▸ What you will do:
Give back an exact copy of the lines in the records below, from the line that has "storage berfungsi sebagai" through the line that has "s Ekspor dan Ketahanan Pangan", and nothing besides.

Recorded data
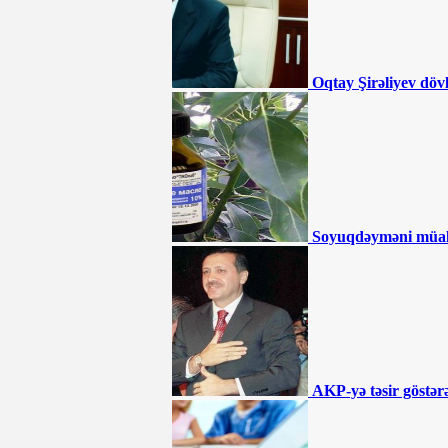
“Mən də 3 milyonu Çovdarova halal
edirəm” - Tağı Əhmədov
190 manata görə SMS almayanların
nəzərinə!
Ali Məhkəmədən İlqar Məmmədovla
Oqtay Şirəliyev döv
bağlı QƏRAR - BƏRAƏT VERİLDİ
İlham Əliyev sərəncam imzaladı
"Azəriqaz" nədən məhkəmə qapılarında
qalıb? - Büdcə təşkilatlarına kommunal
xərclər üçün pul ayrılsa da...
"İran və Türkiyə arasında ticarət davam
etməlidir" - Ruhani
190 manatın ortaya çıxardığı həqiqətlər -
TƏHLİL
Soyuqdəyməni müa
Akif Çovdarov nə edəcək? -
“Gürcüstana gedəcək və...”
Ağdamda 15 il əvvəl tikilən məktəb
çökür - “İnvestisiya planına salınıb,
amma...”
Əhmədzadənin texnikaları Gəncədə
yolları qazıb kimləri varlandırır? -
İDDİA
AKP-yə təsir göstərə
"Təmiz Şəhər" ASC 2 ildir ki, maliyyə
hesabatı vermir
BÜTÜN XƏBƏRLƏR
...
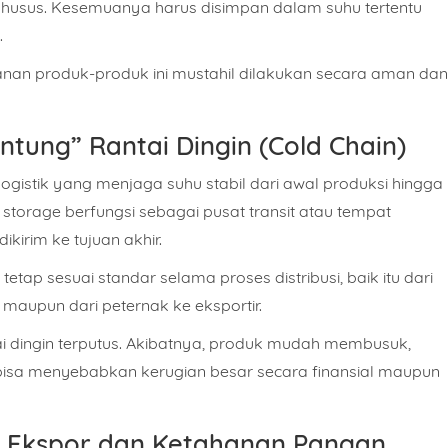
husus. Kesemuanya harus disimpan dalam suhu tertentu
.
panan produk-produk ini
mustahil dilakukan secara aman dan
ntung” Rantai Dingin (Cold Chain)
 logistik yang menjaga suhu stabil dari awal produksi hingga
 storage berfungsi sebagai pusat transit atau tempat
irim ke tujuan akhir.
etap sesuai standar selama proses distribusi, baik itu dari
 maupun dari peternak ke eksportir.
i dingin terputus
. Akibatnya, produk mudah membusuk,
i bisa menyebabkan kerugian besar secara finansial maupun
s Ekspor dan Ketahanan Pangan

▸ Task solution:
 storage berfungsi sebagai pusat transit atau tempat
irim ke tujuan akhir.
etap sesuai standar selama proses distribusi, baik itu dari
 maupun dari peternak ke eksportir.
i dingin terputus
. Akibatnya, produk mudah membusuk,
i bisa menyebabkan kerugian besar secara finansial maupun
s Ekspor dan Ketahanan Pangan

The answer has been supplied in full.